2. Spread of crisis and assistance to Greek


In 2009 as Greek Government misreported and new Government should not handle
financial system, so, they asked European central bank to support Greek. Greek crises effect
whole eurozone due to same monetary policy single currency unit euro. Member Countries
have same exchange rate, and many countries borrow from each other. due to more
borrowing and less repayment bond market crashed therefore currency depreciated.
Therefore, ECB thought that it will negative impact on overall economy because already
global recession declined growth rate in overall. But if furthermore recession arrived it will
not be controlled by all countries. Therefore, European central bank and eurozone members
were contributing help to Greece because they want that euro remains stable and it may
not affect to other countries as well as in future. Between May 2010 to 2011 European bank
announced to go to secondary market to purchase European bonds to increase investors’
interest and slow down pressure of spread in bonds of eurozone. European central bank
mostly purchased about $65 Greek bonds and support other countries and provided
liquidity support to eurozone members. eurozone finance minister and IMF decided to
announce $145 package to support Greek. European central bank also pressurizes other
investors to cut down face value of bonds as debt level reduced in Greece.

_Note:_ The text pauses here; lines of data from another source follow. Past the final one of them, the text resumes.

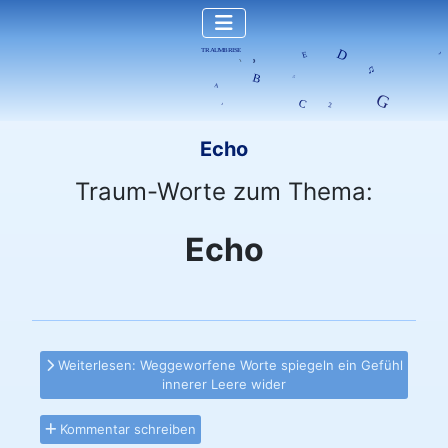
Echo
Traum-Worte zum Thema:
Echo
Weiterlesen: Weggeworfene Worte spiegeln ein Gefühl
innerer Leere wider
Kommentar schreiben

Germany was
providing large amount of loan $29 billion followed by France who as providing $22billion.
Many countries Portugal Spain Ireland were facing same finance crisis as Greece due to high
amount of borrowing and move towards ECB to bailout. Therefore, it is difficult to assist
Greece from member countries and many member countries argue to provide loan they
reported as why we bailout that country who has already high amount of borrowing and
inappropriate fiscal policies. Germany also argue to provide support they mentioned that
Greece should it self-come out from crisis by selling it islands or other part of country to pay
back its debt due to these arguments from countries Greece bailout delayed, but pressure
among countries to bailout Greece as to maintain euro, support Greece.

3. Origin of problems
Eurozone crisis originated when many European countries default, high Government debt,
collapse in financial institutions, and highly increase in bond yield spreads in Government
bonds. after global financial crisis in 2008, banking system collapse it spreads to many
European countries Portugal Ireland Spain and it had loss to all European economy.
International Rating agency downgrade many eurozone states Greece reported as junk
status a poorly financial management state. Germany was providing loan to Greece also
European central bank purchased Greek bonds due to mismanagement in financial
institution and in fiscal policies in Greece countries loss confidence because of worse
condition in Greece it will hit to these countries by not repayment.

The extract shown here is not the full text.